* WORK TASK
Leave the pictures out. Retype exactly the lines below from the one containing "Alkoholfrei" through the one containing "Kemampuan interpersonal untuk menjaga", and no others.

── EXERCISE DATA

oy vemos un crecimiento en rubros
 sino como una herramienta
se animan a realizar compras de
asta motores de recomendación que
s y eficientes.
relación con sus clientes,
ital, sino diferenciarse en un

────
── EXERCISE DATA

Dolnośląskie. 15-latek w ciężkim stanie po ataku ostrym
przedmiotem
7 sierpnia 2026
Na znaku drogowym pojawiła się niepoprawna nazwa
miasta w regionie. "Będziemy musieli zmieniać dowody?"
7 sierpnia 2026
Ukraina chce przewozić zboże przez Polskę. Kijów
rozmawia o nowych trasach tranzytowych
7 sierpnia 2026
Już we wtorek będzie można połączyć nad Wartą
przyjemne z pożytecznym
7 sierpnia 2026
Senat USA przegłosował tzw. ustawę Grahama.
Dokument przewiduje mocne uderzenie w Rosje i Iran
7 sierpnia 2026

────
── EXERCISE DATA

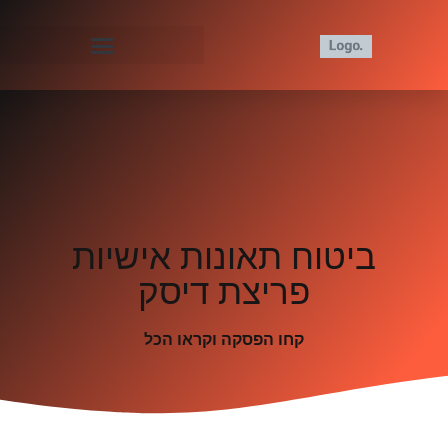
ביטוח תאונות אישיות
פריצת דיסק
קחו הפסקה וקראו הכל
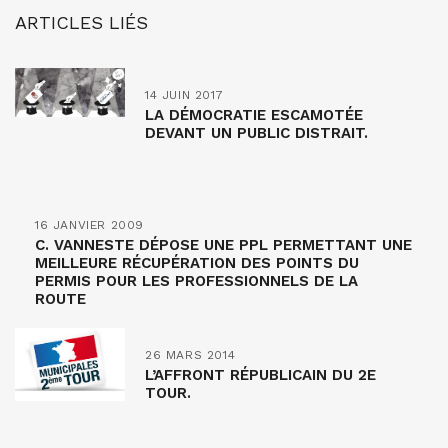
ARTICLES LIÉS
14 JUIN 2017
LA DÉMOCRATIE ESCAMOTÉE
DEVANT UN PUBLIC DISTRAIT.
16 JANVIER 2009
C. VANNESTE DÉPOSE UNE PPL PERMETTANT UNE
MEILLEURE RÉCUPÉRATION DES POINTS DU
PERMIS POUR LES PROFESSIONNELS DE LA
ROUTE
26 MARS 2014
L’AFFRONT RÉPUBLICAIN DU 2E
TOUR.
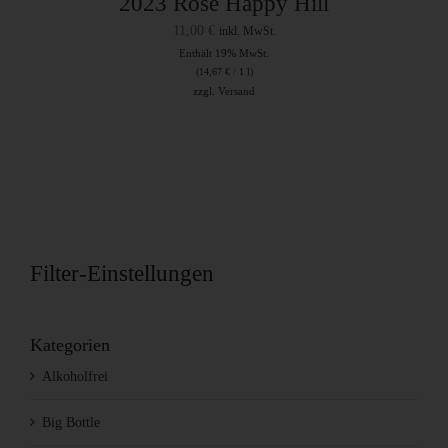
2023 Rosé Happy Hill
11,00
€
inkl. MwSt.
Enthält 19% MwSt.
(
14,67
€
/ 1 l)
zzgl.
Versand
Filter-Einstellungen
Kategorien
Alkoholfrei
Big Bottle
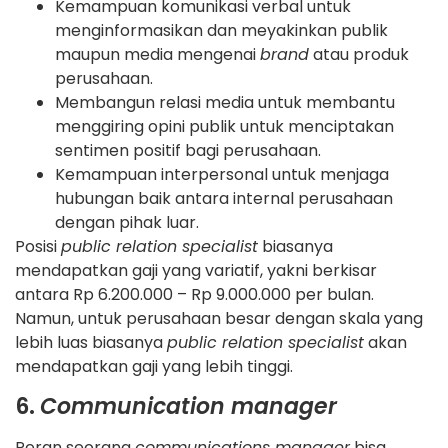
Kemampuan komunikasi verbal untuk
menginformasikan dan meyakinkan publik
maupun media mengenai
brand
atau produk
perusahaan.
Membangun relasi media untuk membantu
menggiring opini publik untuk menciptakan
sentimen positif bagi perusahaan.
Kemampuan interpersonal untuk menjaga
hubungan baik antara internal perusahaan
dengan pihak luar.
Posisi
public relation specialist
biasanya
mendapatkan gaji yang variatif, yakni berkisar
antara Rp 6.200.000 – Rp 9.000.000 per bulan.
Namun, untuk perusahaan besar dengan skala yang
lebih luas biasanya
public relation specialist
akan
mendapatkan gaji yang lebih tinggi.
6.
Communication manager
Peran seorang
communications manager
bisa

────

* RESPONSE TO THIS EXERCISE
Alkoholfrei
Big Bottle
Kemampuan komunikasi verbal untuk
menginformasikan dan meyakinkan publik
maupun media mengenai
brand
atau produk
perusahaan.
Membangun relasi media untuk membantu
menggiring opini publik untuk menciptakan
sentimen positif bagi perusahaan.
Kemampuan interpersonal untuk menjaga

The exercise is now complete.